Choosing an RV mainly depends on how much money you have and how many people you can convince to travel with you.  Below are the basic types of RV:


Class A

You know how you hate your cousins across town, who live in a 4,000 square foot faux-Victorian?  Those asses have one kid and a cat.  It gets all awkward when they run into each other and are startled to realize they have roommates.  That's the Class A.

This is the one that looks like a tour bus chugging down the highway.  It costs from $50,000 (crack house) to millions (those rich a-holes).  A nice one costs $250,000.  You will easily spend, on this quickly depreciating asset, as much as you would on a house.  Oh, and you will get 5-8 miles per gallon.  Do you like the oil industry?  So does the Class A.

But enough about why the Class A is lame.  Here's the upside:  You will be living like the corrupt dictator of a small Eastern European country.  Like Lil' Wayne after The Carter III dropped.  Marble counter tops, full-size everything (refrigerator, jetted bath, washer and dryer, king-size bed, Starbucks), and deep, luxurious black leather sofas.  Your cat will eat out of a crystal dish.  On top of all that, why not tow your Mercedes SLK behind you for cruising the night life?  We might have complained about this Class only because we can't afford it, but probably not.


Class B

This is the classic "camper van," i.e. a converted van.  It's Euro-chic.  Euros like it because they don't care about personal space.  Hippies like it because you can make one out of an old VW Bus.  If you have no friends and no family who would ever go on the road with you, this is perfect.  We wish this design worked for us, but we have a fussy midget who follows us around day and night.  She calls herself Lily and claims she is our three-year old daughter, but her cursing skills indicate otherwise.  

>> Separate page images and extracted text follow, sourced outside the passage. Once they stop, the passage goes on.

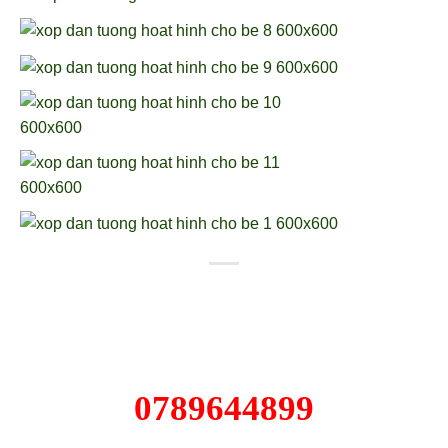
0789644899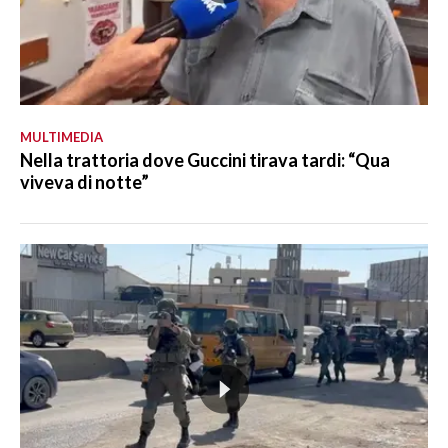
MULTIMEDIA
Nella trattoria dove Guccini tirava tardi: “Qua
viveva di notte”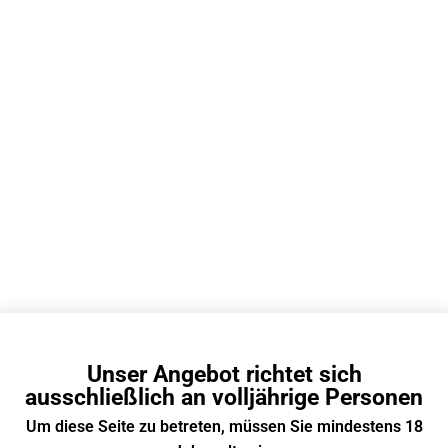
EN
IGET
Einweg E-Zigarette
/ Disposable Vape
90g
41.2 × 19.5 × 94.5mm
34
Box-Style
Nein
Unser Angebot richtet sich
Nein
ausschließlich an volljährige Personen
Nein
Um diese Seite zu betreten, müssen Sie mindestens 18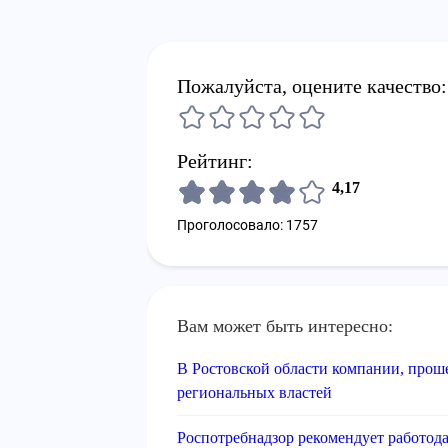
Пожалуйста, оцените качество:
Рейтинг:
4,17
Проголосовало: 1757
Вам может быть интересно:
В Ростовской области компании, прош
региональных властей
Роспотребнадзор рекомендует работода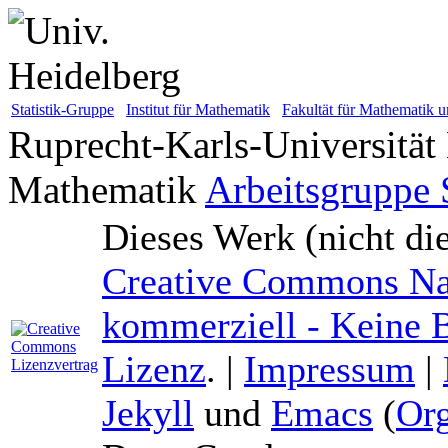
Statistik-Gruppe
Institut für Mathematik
Fakultät für Mathematik u
Ruprecht-Karls-Universität
Mathematik
Arbeitsgruppe S
Dieses Werk (nicht di
Creative Commons Na
kommerziell - Keine B
Lizenz
. |
Impressum
|
Jekyll
und
Emacs
(
Or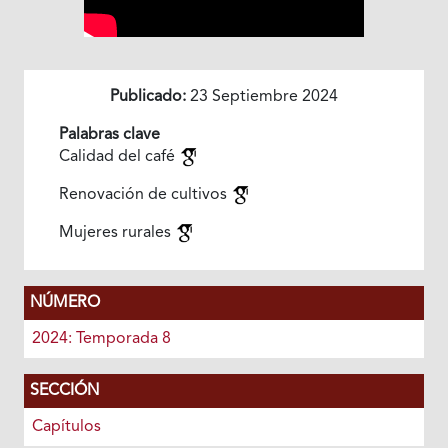
Publicado:
23 Septiembre 2024
Palabras clave
Calidad del café
Renovación de cultivos
Mujeres rurales
NÚMERO
2024: Temporada 8
SECCIÓN
Capítulos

These are surprisingly expensive.  A nice one will run $100,000 or more.  And you will have an oven that can only cook one cupcake at a time.  You will also have a "wet bathroom."  This means that you and your toilet and sink all shower together.  Cozy!  Your TV will be the size of my iPhone 6 Plus.  But you will look pretty cool, and you will get 15-25 mpg.


Class C

This is somewhere between a Class A and a Class B.  (That makes no sense, right?  Who assigned these letters?!  There's probably a historical answer, but we're too lazy to look it up.)  It costs from $60,000 to $150,000.  Instead of a converted van, these start with a powerful truck front (chassis) and build a trailer over and back from it.  These are nowhere near as large as the Class A, but they can sleep anywhere from 4-10 people.  (The 10 people are required to be exceptionally small and thin, like Olsen Twins.)  

You will still have an oven that cooks only one cupcake at a time, but you can have a shower separate from your toilet, and you might even get a bedroom with a queen-sized bed in the back, so you can ignore your kids for some precious moments.  These get anywhere from 8 to 18 mpg, depending on engine type.  And you can tow a small car, so that you can run around the city in it.


Towed Travel Trailer

These are all the ones you can drag behind your truck, van, SUV, or really powerful Honda Fit (think real small trailer).  These can be just about any size and any price, from $7,000 to $80,000.  They can be as basic or as luxurious as your money bags and towing capacity can handle.  These can look trendy like a tear-drop style or an Airstream (silver metal rocket-peeney).  Or they can look like your granny (see insert pic), but still nice inside.    

You can get a lot more space for your dollar here than from the options above, but that's of course because you don't get an engine with this.  That means you don't get a generator that can supply power to your little home, so that you must be hooked up to outside power (unless you bring along a stand-alone generator).   The upside to this type of RV is that, when you're settled down in the RV park or someone's cow field, you can just detach your truck / Honda Fit and go off to explore the city.

Fifth Wheel

This is a trailer built to go over a truck bed.  Up over the truck bed is usually your love shack / master bedroom.  The rest of the trailer is high livin' as well.  But you need a 3/4 ton truck or stronger to pull it.  And it costs more than a regular travel trailer, ranging from $20,000 to $80,000.  And, again, no built-in generator.  But, again on the upside, you can unhitch your monster Texas-style truck and be off to explore the city, as long as it has wide roads.  


Toy Hauler

This is a travel trailer, as described above, but with extra space built-in at the back to carry your motorcycles, ATVs, and Sea Doos.  Your RV has a garage!  They cost $30,000 to $80,000.  Again, no generator.  But you can take out your Sea Doo and cruise the town.  The newer ones even have a fold-out deck at the back, capable of housing 7-8 adults for barbecues or shuffle board.


Pop-Up Trailer

This is a trailer for poor people.  It's like a fancy tent that you drag behind you.  We have no idea what's really inside these, because who wants to camp?  But if you like to camp, these are outdoorsy, I hear.